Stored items
====================

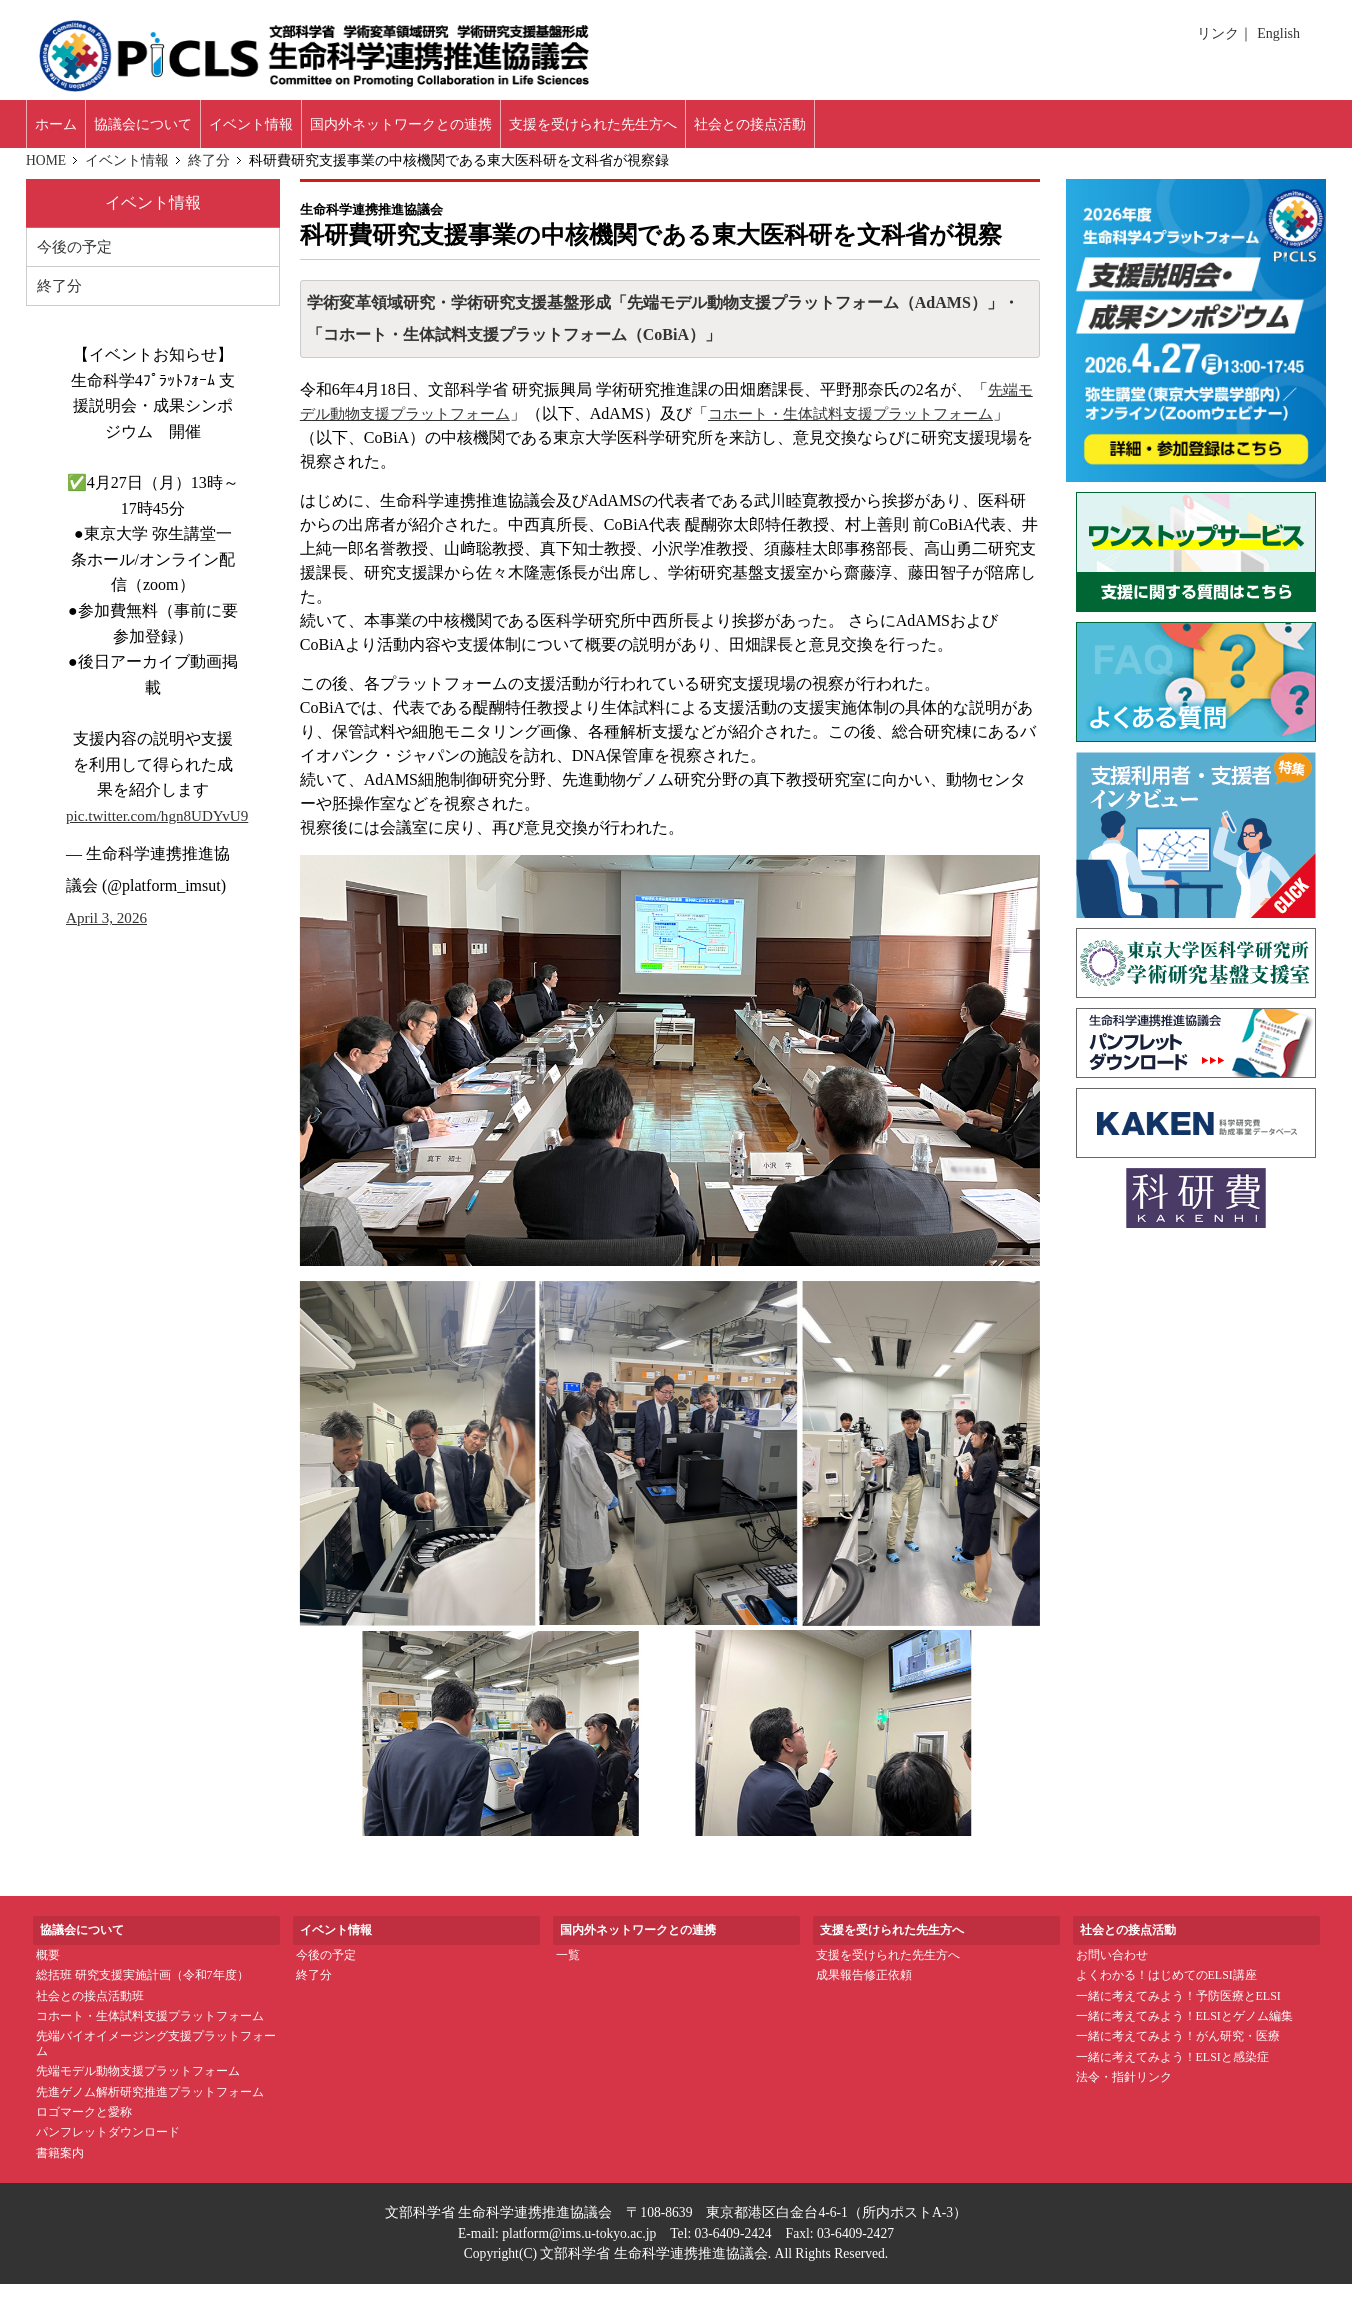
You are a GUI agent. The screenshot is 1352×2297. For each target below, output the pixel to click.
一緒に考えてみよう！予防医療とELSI (1178, 2008)
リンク (1222, 33)
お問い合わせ (1112, 1967)
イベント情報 (312, 129)
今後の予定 (77, 259)
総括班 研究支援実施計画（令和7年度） (142, 1987)
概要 (48, 1967)
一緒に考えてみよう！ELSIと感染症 (1172, 2069)
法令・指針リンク (1124, 2089)
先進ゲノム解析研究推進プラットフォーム (150, 2104)
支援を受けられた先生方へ (888, 1967)
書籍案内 (60, 2165)
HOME (47, 172)
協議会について (177, 129)
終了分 (211, 172)
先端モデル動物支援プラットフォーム (138, 2083)
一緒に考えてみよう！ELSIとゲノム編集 (1184, 2028)
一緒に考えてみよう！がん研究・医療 (1178, 2049)
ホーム (66, 129)
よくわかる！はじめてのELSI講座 (1166, 1987)
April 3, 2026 (109, 932)
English (1278, 33)
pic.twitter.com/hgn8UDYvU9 (162, 829)
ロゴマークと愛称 (84, 2124)
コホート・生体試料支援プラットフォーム (150, 2028)
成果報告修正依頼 (864, 1987)
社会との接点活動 (917, 129)
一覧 (568, 1967)
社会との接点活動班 (90, 2008)
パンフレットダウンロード (108, 2145)
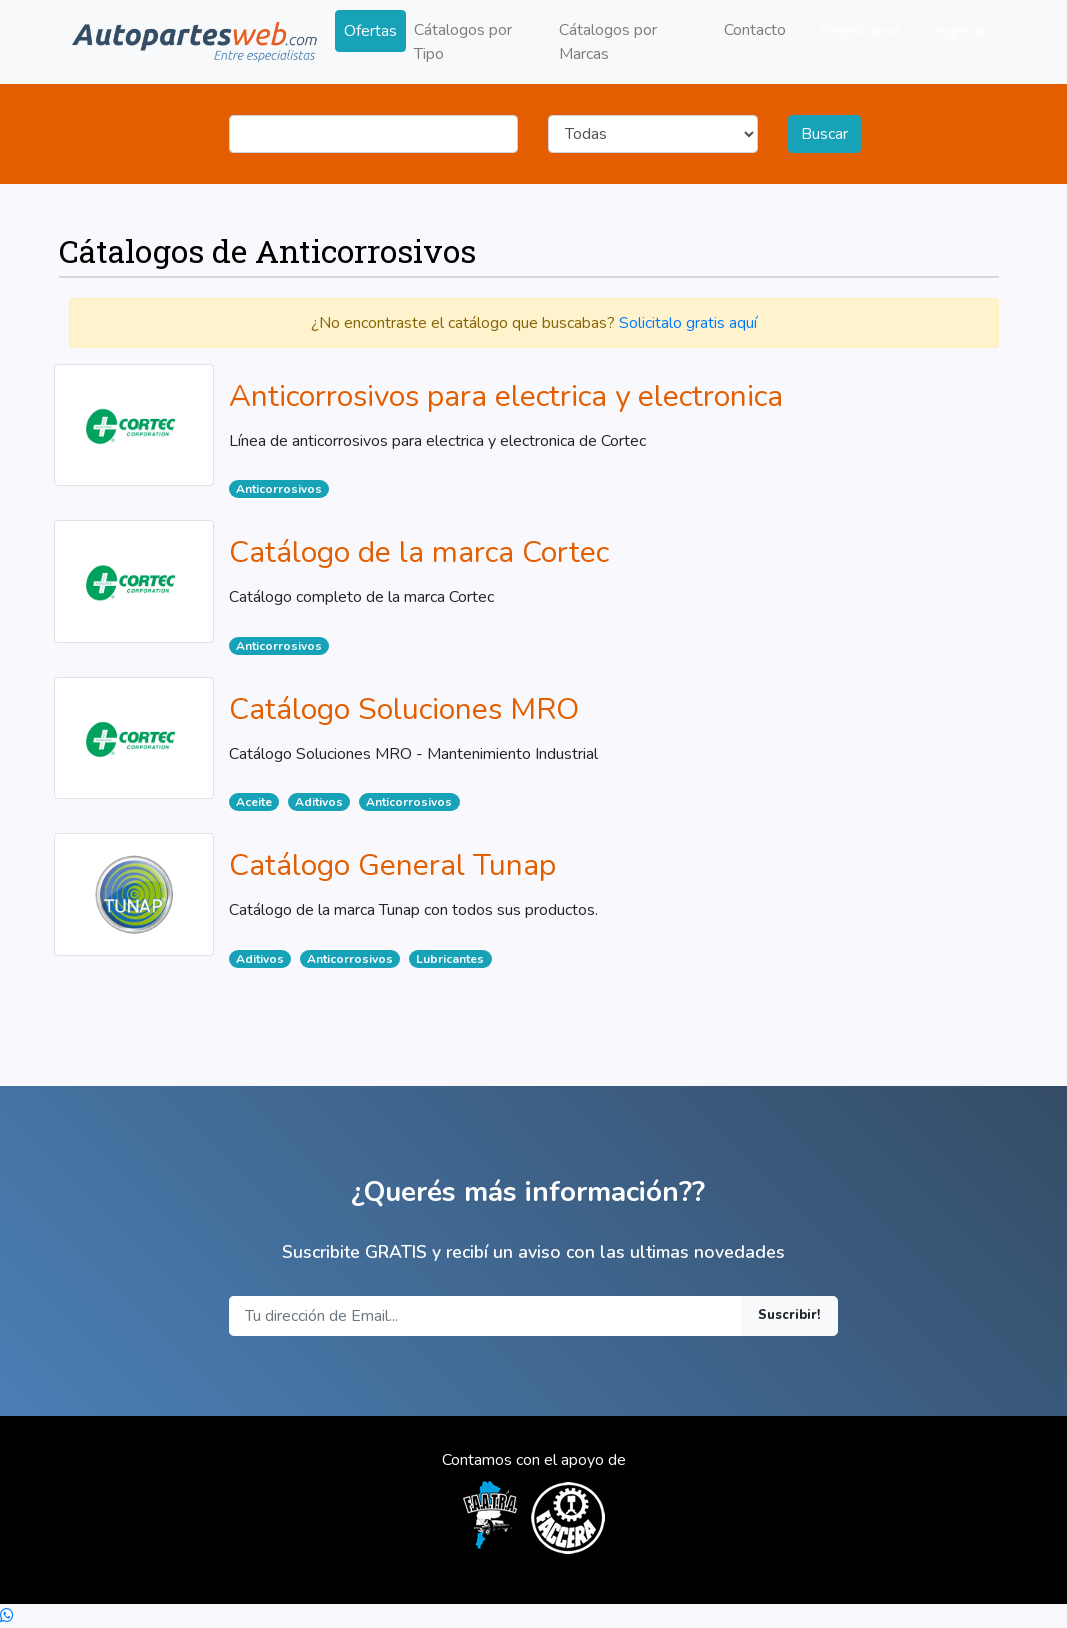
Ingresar (962, 31)
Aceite (254, 802)
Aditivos (319, 802)
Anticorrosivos (279, 489)
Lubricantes (450, 959)
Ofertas (370, 31)
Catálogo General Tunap (392, 865)
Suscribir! (789, 1315)
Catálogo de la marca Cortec (419, 552)
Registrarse (859, 31)
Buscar (824, 134)
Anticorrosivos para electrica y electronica (506, 396)
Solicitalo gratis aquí (688, 323)
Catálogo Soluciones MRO (404, 709)
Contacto (755, 30)
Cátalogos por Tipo (463, 42)
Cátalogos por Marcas (608, 42)
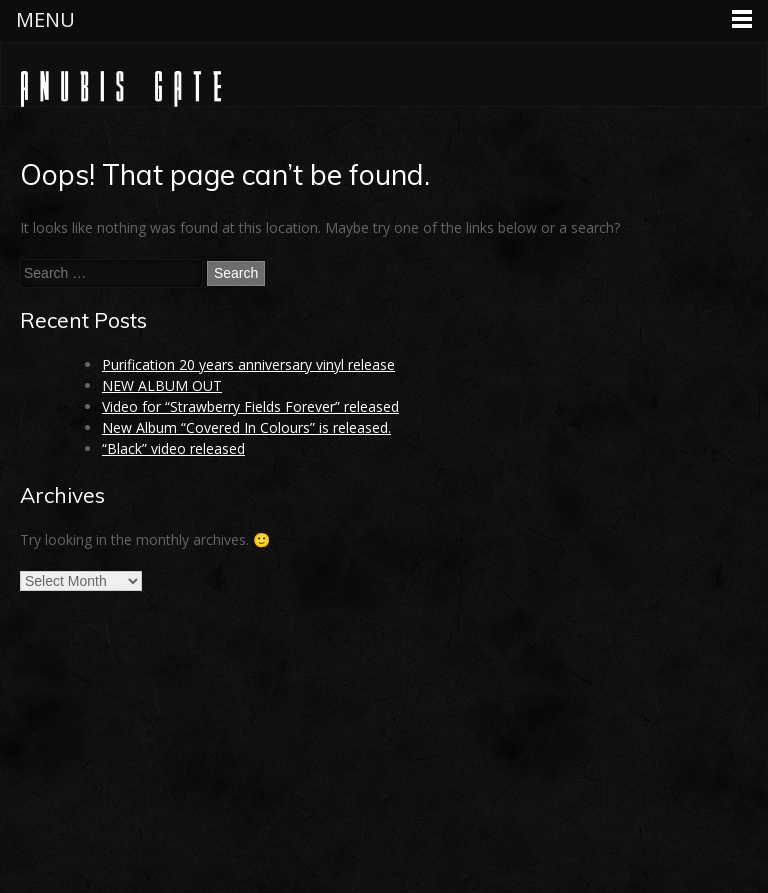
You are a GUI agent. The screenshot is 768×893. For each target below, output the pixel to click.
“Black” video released (173, 448)
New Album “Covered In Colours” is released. (246, 427)
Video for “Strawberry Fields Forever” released (250, 406)
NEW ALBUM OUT (162, 385)
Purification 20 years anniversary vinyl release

====================

> [Problem details]: The line holding "社会との接点活動班 (90, 2008)" starts the copy and the line holding "Registrarse (859, 31)" ends it. Repeat those two lines above and all between them exactly, leaving out pictures.

> [Finished exercise]:
社会との接点活動班 (90, 2008)
パンフレットダウンロード (108, 2145)
Ingresar (962, 31)
Aceite (254, 802)
Aditivos (319, 802)
Anticorrosivos (279, 489)
Lubricantes (450, 959)
Ofertas (370, 31)
Catálogo General Tunap (392, 865)
Suscribir! (789, 1315)
Catálogo de la marca Cortec (419, 552)
Registrarse (859, 31)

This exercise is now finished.